I spend a lot of time on the road for work, and even more time choosing the best place to stay (as my family and associates know very well). This all started during my work as a social media consultant for one very large hotel chain, when I helped introduce a number of different properties to review sites like Yelp! and Trip Advisor. I began to appreciate the little differences in a hotel. Some of my “mandatory” requirements:
- Free Internet. Nothing bugs me more than tacking an additional $15 to my hotel bill for the “privilege” of using a never-very-fast WIFI network. I don’t understand why the Courtyard can afford to give it away, but the full-service Marriott insists on charging me for it.
- A Convenience Store in the Lobby. Not a mini-bar in my room, that overcharges for drinks and snacks. But a fairly-priced, well-stocked “closet” of items ranging from the practical (Advil, Deodorant, Toothpaste, cold bottled water) to the indulgent (Ben & Jerry’s, Microwave Popcorn, Muscle Milk). I don’t always have a car, or the time to get to a 7-11, so having these options inside the hotel is critically important.
- Free Breakfast. It doesn’t have to be overly elaborate, but some combination of waffles, breakfast meats, toast, cereal, yogurt and eggs means that I don’t have to spend an extra hour finding a restaurant early in the morning (or spend an extra $25 at a buffet that I really don’t need). Oh, and lets include free (decent) coffee in that as well.
- Self-Parking. I understand having to pay in an urban setting, but let me park my own car if I want. I hate having to wait for the valet, especially during a busy check-in/check-out time or if I’m in a hurry.
- Good Management. I like it when the manager introduces himself, when the front desk clerk greets me by name (in person and on the phone), and when they can answer my questions about the area or solve any issues I might have. You’d be surprised at the difference this can make.
- All the comforts of home. This includes an HDTV (with HD channels, please), comfortable beds (with clean sheets and modern bedding), plenty of electrical outlets (that don’t require me moving furniture around), name-brand soap and shampoo, a refrigerator and microwave (you know, for the popcorn and water mentioned above), a couch or chair I can sit in. Whether I’m someplace for one night or two weeks, I like to be comfortable.
Some of my favorite chains these days tend to be either new construction or recently updated: Homewood Suites by Hilton (especially the new ones), Courtyard by Marriott (especially the new ones – even though I have to pay for breakfast in the morning, it is quick and easy), Cambria Suites from Choice Hotels (when I can find one) and the newly-updated Embassy Suites (although not many of them are around).
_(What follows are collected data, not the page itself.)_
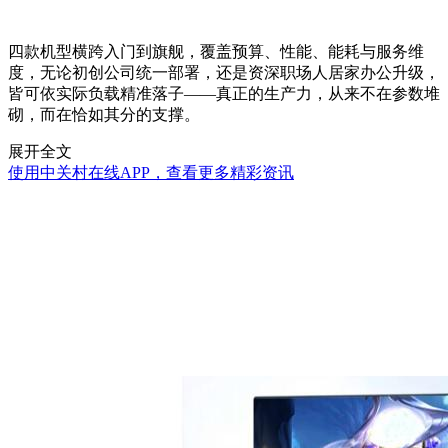
四款机型横跨入门到旗舰，覆盖预算、性能、能耗与服务维
度，无论初创公司统一部署，还是资深职场人居家办公升级，
皆可依实际负载精准落子——真正的生产力，从来不在参数堆
砌，而在恰如其分的支撑。
展开全文
使用中关村在线APP，查看更多精彩资讯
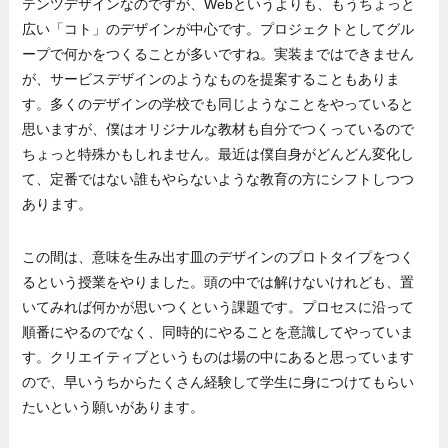
テンツデザインなのですが、Webというよりも、もうちょっと
広い「コト」のデザインが中心です。プロジェクトとしてグル
ープで何かをつくることが多いですね。実装まではできません
が、サービスデザインのようなものを提案することもありま
す。多くのデザインの学校でも同じようなことをやっていると
思いますが、僕はオリジナルな教材も自分でつくっているので
ちょっと特殊かもしれません。最近は僕自身がどんどん変化し
て、定番ではない誰もやらないような教育の方にシフトしつつ
あります。
この間は、意味を生み出す皿のデザインのプロトタイプをつく
るという授業をやりました。頭の中では解けないけれども、置
いてみれば何かが思いつくという課題です。プロセスに沿って
順番にやるのでなく、同時的にやることを意識してやっていま
す。クリエイティブというものは場の中にあると思っています
ので、早いうちからたくさん経験して学生に身につけてもらい
たいという願いがあります。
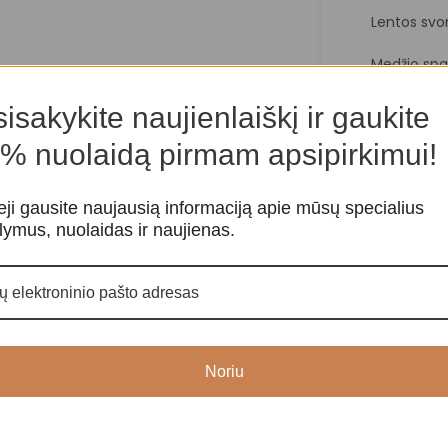
Lentos svor
Medžio spal
isakykite naujienlaiškį ir gaukite
% nuolaidą pirmam apsipirkimui!
eji gausite naujausią informaciją apie mūsų specialius
lymus, nuolaidas ir naujienas.
Noriu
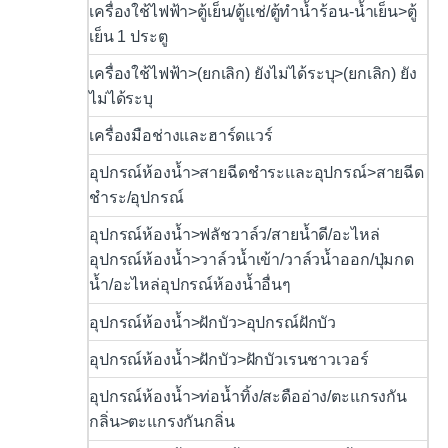
เครื่องใช้ไฟฟ้า>ตู้เย็น/ตู้แช่/ตู้ทำน้ำร้อน-น้ำเย็น>ตู้
เย็น 1 ประตู
เครื่องใช้ไฟฟ้า>(ยกเลิก) ยังไม่ได้ระบุ>(ยกเลิก) ยัง
ไม่ได้ระบุ
เครื่องมือช่างและฮาร์ดแวร์
อุปกรณ์ห้องน้ำ>สายฉีดชำระและอุปกรณ์>สายฉีด
ชำระ/อุปกรณ์
อุปกรณ์ห้องน้ำ>ฟลัชวาล์ว/สายน้ำดี/อะไหล่
อุปกรณ์ห้องน้ำ>วาล์วน้ำเข้า/วาล์วน้ำออก/ปุ่มกด
น้ำ/อะไหล่อุปกรณ์ห้องน้ำอื่นๆ
อุปกรณ์ห้องน้ำ>ฝักบัว>อุปกรณ์ฝักบัว
อุปกรณ์ห้องน้ำ>ฝักบัว>ฝักบัวเรนชาวเวอร์
อุปกรณ์ห้องน้ำ>ท่อน้ำทิ้ง/สะดืออ่าง/ตะแกรงกัน
กลิ่น>ตะแกรงกันกลิ่น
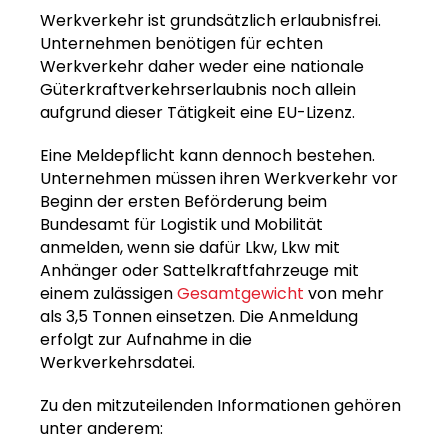
Werkverkehr ist grundsätzlich erlaubnisfrei.
Unternehmen benötigen für echten
Werkverkehr daher weder eine nationale
Güterkraftverkehrserlaubnis noch allein
aufgrund dieser Tätigkeit eine EU-Lizenz.
Eine Meldepflicht kann dennoch bestehen.
Unternehmen müssen ihren Werkverkehr vor
Beginn der ersten Beförderung beim
Bundesamt für Logistik und Mobilität
anmelden, wenn sie dafür Lkw, Lkw mit
Anhänger oder Sattelkraftfahrzeuge mit
einem zulässigen
Gesamtgewicht
von mehr
als 3,5 Tonnen einsetzen. Die Anmeldung
erfolgt zur Aufnahme in die
Werkverkehrsdatei.
Zu den mitzuteilenden Informationen gehören
unter anderem:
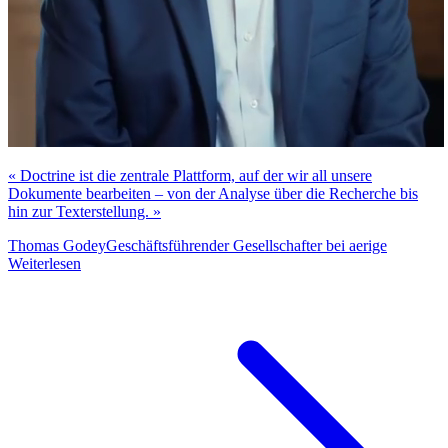
« Doctrine ist die zentrale Plattform, auf der wir all unsere
Dokumente bearbeiten – von der Analyse über die Recherche bis
hin zur Texterstellung. »
Thomas Godey
Geschäftsführender Gesellschafter bei aerige
Weiterlesen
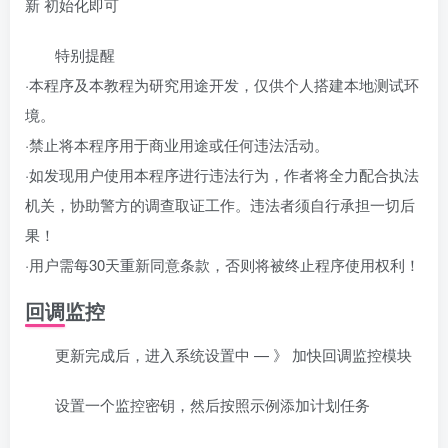
新 初始化即可
特别提醒
·本程序及本教程为研究用途开发，仅供个人搭建本地测试环
境。
·禁止将本程序用于商业用途或任何违法活动。
·如发现用户使用本程序进行违法行为，作者将全力配合执法
机关，协助警方的调查取证工作。违法者须自行承担一切后
果！
·用户需每30天重新同意条款，否则将被终止程序使用权利！
回调监控
更新完成后，进入系统设置中 — 》 加快回调监控模块
设置一个监控密钥，然后按照示例添加计划任务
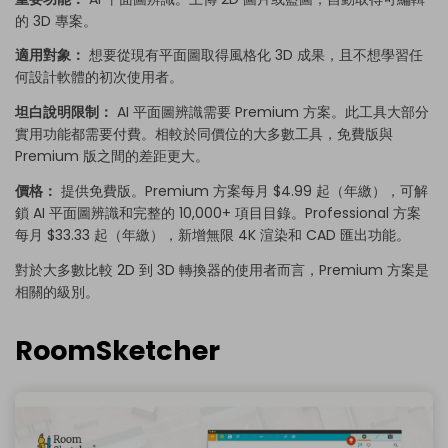
的 3D 專案。
適用對象：
想要從現有平面圖取得風格化 3D 成果，且不想學習任
何設計軟體的初次使用者。
坦白說明限制：
AI 平面圖辨識需要 Premium 方案。此工具大部分
實用功能都需要付費。相較於同價位的大多數工具，免費版與
Premium 版之間的差距更大。
價格：
提供免費版。Premium 方案每月 $4.99 起（年繳），可解
鎖 AI 平面圖辨識和完整的 10,000+ 項目目錄。Professional 方案
每月 $33.33 起（年繳），新增無限 4K 渲染和 CAD 匯出功能。
對於大多數比較 2D 到 3D 轉換器的使用者而言，Premium 方案是
相關的級別。
RoomSketcher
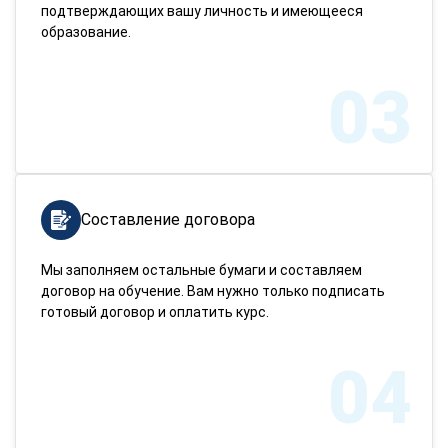
подтверждающих вашу личность и имеющееся
образование.
03
Составление договора
Мы заполняем остальные бумаги и составляем
договор на обучение. Вам нужно только подписать
готовый договор и оплатить курс.
04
I’m staying at a Springhill Suites by Marriott this weekend, which also meets my requirements. (And yes, when I can indulge on a Kimpton Hotels property or a full-service W hotel, I’m willing to make an exception to ALL of my requirements.)
Here’s a link to a recent report by the American Customer Satisfaction Index ranking the top hotel chains. What was most interesting to me was that Marriott’s Fairfield Inn ranked number one of ALL chains in customer satisfaction. I always thought of that as a somewhat tired brand, not quite as nice as the Courtyard and not quite as new or roomy as the Springhill Suites. Maybe I’ll have to give them a shot and see what the buzz is about.
When you’re traveling, where do you like to stay and why?